Task prompt
Where the records below show the word "mailing" in a line, please copy that line.
START Records to use
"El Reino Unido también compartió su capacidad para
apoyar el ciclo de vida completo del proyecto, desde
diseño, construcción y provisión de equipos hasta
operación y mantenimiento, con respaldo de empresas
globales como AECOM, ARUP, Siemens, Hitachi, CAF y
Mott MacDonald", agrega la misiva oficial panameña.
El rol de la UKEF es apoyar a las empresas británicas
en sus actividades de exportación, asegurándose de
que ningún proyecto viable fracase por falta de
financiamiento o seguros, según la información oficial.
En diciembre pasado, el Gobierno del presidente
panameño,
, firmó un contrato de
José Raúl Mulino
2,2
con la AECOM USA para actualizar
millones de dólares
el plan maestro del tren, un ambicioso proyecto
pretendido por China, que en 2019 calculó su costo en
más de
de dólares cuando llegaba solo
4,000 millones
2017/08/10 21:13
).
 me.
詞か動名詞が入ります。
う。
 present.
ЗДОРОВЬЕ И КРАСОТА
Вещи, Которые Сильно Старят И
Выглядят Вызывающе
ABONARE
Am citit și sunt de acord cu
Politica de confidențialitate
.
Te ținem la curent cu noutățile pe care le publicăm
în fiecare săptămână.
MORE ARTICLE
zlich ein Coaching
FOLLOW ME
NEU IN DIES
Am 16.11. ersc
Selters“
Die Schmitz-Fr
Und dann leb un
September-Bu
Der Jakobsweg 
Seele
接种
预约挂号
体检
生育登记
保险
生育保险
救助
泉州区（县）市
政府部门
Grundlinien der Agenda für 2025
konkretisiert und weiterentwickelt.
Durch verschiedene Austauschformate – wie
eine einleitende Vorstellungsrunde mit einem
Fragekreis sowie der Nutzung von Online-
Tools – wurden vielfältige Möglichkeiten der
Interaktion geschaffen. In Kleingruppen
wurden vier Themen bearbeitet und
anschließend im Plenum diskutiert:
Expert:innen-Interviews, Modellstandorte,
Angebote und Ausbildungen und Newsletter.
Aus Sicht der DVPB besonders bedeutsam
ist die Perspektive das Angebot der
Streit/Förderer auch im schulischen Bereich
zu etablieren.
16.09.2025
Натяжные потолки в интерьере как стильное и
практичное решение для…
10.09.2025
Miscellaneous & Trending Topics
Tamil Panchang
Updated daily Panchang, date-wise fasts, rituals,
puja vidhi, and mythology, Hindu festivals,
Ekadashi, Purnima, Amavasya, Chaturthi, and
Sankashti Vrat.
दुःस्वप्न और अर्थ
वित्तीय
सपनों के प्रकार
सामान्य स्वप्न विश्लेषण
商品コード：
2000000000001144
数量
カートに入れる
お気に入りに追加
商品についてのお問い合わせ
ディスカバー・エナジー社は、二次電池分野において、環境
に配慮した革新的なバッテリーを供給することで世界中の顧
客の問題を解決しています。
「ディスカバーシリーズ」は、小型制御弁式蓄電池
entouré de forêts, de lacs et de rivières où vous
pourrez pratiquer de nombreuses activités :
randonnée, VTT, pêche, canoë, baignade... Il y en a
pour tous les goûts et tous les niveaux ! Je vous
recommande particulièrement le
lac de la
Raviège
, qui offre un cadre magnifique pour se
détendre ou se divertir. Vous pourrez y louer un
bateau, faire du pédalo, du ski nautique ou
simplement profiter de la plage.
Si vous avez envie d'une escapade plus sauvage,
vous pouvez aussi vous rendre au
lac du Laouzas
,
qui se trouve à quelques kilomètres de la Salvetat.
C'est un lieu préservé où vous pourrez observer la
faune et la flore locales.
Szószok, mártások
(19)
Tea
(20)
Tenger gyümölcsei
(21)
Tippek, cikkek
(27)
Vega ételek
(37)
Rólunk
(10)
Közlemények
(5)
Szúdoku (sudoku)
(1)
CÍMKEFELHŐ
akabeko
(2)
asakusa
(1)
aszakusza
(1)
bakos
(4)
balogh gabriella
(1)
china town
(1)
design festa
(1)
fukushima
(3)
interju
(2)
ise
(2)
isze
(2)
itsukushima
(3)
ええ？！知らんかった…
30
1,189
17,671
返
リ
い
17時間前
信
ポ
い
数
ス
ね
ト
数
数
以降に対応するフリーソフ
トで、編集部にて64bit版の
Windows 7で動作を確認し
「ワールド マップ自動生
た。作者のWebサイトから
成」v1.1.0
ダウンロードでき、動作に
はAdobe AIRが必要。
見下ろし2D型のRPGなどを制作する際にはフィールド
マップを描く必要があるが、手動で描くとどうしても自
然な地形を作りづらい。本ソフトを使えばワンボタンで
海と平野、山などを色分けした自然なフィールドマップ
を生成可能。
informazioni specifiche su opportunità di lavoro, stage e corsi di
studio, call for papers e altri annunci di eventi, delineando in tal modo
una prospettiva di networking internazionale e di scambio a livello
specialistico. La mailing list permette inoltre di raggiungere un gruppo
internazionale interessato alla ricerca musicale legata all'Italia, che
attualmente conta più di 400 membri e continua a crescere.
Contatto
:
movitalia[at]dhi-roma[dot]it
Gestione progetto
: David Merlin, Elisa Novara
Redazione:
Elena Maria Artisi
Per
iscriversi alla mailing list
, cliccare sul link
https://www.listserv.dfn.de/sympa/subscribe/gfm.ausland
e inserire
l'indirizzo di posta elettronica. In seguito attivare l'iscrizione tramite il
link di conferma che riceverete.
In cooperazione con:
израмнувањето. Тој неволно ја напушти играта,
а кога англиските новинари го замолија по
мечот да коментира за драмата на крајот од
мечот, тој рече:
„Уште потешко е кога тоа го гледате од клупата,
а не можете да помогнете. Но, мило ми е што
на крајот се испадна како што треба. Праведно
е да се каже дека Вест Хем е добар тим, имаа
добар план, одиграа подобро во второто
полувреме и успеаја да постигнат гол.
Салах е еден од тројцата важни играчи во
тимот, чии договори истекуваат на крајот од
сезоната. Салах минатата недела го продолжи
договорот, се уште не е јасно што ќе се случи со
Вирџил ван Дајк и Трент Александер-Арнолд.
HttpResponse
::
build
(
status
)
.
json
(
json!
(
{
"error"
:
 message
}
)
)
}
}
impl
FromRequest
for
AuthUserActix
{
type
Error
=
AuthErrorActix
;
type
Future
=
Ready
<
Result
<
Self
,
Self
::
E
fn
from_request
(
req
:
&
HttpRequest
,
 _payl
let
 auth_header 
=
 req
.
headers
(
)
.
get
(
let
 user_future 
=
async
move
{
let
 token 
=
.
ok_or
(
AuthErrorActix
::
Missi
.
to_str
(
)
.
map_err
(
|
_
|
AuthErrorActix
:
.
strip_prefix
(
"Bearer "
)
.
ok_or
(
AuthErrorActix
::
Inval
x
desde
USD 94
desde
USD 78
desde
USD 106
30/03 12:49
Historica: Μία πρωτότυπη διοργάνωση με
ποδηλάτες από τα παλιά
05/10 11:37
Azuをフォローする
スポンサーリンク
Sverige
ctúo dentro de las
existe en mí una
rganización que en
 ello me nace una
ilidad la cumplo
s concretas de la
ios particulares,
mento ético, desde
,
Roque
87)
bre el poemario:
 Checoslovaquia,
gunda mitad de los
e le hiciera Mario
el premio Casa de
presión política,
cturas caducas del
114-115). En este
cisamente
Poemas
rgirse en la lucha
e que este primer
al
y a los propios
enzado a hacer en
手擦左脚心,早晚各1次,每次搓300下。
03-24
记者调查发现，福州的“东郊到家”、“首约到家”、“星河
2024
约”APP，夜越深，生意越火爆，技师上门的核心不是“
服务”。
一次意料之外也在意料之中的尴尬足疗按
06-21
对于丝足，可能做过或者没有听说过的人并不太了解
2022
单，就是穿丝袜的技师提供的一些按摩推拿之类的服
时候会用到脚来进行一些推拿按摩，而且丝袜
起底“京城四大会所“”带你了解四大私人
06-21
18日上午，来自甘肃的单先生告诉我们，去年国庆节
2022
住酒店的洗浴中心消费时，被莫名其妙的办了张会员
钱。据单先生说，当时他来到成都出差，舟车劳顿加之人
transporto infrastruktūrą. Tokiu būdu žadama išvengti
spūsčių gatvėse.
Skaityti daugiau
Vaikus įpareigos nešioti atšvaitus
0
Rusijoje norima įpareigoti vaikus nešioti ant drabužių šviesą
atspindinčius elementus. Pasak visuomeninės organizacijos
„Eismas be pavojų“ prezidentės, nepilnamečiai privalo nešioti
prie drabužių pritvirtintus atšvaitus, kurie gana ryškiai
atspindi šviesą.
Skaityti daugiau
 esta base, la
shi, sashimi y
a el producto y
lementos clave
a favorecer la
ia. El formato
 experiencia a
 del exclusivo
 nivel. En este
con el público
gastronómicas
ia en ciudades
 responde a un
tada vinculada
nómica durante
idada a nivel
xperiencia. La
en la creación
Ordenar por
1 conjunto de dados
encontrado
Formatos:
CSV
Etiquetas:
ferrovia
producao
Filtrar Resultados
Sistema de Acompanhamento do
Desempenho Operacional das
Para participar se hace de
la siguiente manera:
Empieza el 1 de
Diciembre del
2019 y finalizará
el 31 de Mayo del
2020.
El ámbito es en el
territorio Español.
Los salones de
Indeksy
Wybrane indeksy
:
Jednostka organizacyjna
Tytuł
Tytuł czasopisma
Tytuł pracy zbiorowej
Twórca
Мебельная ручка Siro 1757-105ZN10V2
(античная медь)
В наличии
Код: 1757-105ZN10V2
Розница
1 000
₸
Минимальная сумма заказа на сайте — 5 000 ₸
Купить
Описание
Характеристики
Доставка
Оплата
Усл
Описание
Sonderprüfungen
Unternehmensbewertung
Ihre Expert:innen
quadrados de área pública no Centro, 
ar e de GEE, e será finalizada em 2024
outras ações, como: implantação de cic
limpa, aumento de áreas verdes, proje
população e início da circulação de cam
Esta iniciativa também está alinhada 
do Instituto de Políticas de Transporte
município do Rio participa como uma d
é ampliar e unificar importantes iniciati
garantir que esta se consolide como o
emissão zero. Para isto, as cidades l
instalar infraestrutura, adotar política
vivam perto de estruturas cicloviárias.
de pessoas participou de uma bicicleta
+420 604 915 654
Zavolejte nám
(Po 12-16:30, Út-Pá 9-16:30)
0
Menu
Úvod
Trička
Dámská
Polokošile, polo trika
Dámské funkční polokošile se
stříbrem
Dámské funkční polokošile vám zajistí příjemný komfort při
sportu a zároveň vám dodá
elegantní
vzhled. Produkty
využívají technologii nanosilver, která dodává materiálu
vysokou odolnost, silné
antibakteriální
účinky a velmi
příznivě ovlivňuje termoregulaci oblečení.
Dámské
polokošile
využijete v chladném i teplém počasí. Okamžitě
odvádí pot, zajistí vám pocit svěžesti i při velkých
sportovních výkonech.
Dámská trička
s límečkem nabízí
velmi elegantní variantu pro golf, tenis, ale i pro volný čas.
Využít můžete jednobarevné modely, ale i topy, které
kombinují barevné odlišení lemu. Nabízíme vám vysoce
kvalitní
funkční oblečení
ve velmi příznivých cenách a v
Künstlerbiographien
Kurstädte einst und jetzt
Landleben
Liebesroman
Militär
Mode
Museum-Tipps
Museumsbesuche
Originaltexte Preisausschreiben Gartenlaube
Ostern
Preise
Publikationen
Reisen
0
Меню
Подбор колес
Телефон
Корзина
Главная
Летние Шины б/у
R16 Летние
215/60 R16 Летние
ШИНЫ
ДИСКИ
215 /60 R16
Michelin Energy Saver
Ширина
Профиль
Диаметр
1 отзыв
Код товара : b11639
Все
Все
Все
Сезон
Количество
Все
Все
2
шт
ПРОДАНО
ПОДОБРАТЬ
END Records to use
Task answer
specialistico. La mailing list permette inoltre di raggiungere un gruppo
iscriversi alla mailing list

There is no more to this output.